Conquistata con due partite di anticipo la qualificazione agli ottavi di Champions League, Luciano Spalletti ha lanciato una frecciata a Capello, diventato opinionista televisivo (Sky Sport) dopo aver vinto tutto nella sua carriera da allenatore. «L’altra volta mi hai detto che sono un attore (era accaduto dopo il 6-1 ad Amsterdam, ndr). Io l’ambiente di Napoli lo conosco, voi no. Qualche volta mi fa comodo fare l’attore, faccio quello che mi conviene». Indossare una maschera anche nei giorni delle vittorie. In questo Spalletti ricorda l’allenatore che è entrato nella storia azzurra per aver vinto il primo scudetto col Napoli: Ottavio Bianchi.
Non è un caso che due anni fa Bianchi abbia intitolato “Sopra il vulcano” l’autobiografia scritta con la figlia giornalista Camilla. Il vulcano è Napoli, è il Napoli, è la piazza in cui spesso risulta difficile trovare un punto di equilibrio per lo smisurato amore nei confronti della squadra. Bianchi, rispetto a Spalletti, aveva il vantaggio di conoscere l’ambiente perché era stato calciatore azzurro e quando, nell’inverno dell’85, incontrò Ferlaino e il suo nuovo consulente Allodi che gli offrivano la panchina a partire dalla successiva stagione fu chiarissimo. Nell’autobiografia Ottavio ricorda il discorso che fece: «In quella incredibile città si passa dall’esaltazione allo scoramento in un battito di ciglia. Per ottenere un risultato si deve lavorare un anno, non una settimana. La squadra deve dipendere solo da me. La mia conduzione sarà “terroristica”». Indossò una maschera, si isolò in un albergo del lungomare dall’autunno ’86, dopo l’eliminazione dalla Coppa Uefa e le voci fatte circolare sul suo esonero, e condusse il Napoli alla vittoria.

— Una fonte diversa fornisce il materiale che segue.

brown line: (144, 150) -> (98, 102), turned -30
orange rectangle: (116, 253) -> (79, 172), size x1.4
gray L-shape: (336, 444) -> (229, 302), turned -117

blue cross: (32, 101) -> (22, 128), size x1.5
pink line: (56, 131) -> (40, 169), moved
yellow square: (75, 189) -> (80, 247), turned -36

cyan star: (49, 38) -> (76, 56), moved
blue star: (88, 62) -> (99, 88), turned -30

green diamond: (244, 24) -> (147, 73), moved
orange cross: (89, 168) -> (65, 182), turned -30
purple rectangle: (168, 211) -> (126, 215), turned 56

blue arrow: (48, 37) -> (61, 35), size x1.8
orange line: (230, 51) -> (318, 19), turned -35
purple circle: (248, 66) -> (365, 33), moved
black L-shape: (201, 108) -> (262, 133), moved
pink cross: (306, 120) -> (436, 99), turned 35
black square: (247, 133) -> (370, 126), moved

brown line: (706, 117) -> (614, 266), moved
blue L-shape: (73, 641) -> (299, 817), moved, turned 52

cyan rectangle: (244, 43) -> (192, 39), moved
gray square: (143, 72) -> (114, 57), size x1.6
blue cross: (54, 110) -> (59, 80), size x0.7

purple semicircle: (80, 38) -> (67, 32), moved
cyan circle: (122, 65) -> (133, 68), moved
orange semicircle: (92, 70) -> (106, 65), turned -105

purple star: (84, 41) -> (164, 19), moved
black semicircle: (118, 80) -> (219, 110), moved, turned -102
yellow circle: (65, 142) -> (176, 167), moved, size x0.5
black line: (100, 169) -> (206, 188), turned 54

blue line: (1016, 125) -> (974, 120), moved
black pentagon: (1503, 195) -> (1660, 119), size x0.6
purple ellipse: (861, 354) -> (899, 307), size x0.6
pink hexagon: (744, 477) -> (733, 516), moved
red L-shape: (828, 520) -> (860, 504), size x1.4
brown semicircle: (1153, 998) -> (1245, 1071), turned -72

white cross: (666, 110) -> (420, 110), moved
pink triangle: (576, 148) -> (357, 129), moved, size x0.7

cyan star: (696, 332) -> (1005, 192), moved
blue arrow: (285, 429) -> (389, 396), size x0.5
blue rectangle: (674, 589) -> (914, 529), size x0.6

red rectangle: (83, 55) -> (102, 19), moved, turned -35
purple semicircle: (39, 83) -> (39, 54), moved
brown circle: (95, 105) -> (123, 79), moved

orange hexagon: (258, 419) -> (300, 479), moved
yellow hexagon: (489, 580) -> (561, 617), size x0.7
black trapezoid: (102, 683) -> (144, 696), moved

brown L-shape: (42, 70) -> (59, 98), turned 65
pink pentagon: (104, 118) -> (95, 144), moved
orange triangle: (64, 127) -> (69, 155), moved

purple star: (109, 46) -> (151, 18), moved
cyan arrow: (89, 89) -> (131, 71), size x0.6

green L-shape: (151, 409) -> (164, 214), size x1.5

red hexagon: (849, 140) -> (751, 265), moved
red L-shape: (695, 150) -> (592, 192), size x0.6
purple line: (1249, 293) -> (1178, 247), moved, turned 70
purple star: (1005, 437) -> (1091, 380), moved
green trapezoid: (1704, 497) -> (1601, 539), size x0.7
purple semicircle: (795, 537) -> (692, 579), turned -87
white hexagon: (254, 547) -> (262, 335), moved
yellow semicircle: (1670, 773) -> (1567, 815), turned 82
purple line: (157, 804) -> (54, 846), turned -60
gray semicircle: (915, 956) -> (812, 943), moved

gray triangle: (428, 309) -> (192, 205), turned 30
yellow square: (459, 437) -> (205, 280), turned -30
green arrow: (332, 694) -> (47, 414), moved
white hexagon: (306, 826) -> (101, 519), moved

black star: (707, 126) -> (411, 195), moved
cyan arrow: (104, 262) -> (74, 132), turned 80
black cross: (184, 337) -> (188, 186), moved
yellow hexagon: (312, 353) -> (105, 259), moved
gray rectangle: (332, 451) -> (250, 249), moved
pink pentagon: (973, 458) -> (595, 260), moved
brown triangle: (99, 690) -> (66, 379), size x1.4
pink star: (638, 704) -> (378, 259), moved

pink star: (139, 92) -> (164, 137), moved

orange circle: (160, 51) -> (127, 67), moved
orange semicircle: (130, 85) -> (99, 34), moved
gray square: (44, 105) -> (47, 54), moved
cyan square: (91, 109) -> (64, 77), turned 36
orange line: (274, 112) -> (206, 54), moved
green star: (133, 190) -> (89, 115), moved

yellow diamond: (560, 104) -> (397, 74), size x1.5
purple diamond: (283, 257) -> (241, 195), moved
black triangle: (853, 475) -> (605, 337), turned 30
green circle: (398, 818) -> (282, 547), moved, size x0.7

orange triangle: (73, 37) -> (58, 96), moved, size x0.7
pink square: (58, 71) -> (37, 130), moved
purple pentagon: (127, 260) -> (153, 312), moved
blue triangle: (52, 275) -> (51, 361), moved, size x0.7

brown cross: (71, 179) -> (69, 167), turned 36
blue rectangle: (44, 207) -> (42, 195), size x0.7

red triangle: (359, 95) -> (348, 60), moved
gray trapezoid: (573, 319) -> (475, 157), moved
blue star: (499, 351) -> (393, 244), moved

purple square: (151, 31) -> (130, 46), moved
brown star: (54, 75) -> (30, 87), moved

Lavorando tanto e concedendosi pochi sorrisi, ancor meno distrazioni. E chi ha conosciuto bene Bianchi sa quanto lui sappia essere divertente fuori dal contesto professionale e quanto sia tuttora profondamente legato a Napoli e al Napoli. Un uomo del Nord che ha fatto sua la filosofia napoletana.
Spalletti sollecita fin dai primi giorni di lavoro l’attenzione e l’affetto dei tifosi ma è rimasto colpito dalla reazione di una parte della piazza dopo la sconfitta ad Empoli che a fine aprile chiuse il discorso scudetto per gli azzurri. Vide un accenno di contestazione davanti all’albergo del centro storico che ospitava il ritiro della squadra e ascoltò qualche fischio al Maradona durante la partita (stravinta) contro il Sassuolo. Lui le pressioni le ha vissute in altre due grandi piazze, Roma e Milano. Riteneva che la conquista del posto Champions potesse soddisfare Napoli. Fece anche lui un errore di comunicazione e infatti di scudetto non ha parlato in questa stagione, al contrario dei messaggi lanciati nella precedente. Anzi, su Youtube circola ancora la sua smorfia in una conferenza stampa quando ascoltò De Laurentiis tirare fuori quella parola e successivamente aveva precisato che l’obiettivo - «difficile da raggiungere» – era arrivare tra le prime quattro.
E allora, come l’illustre collega che vinse scudetto, Coppa Italia e Coppa Uefa, Spalletti mette una maschera o prova a cambiare discorso davanti alla città che sogna.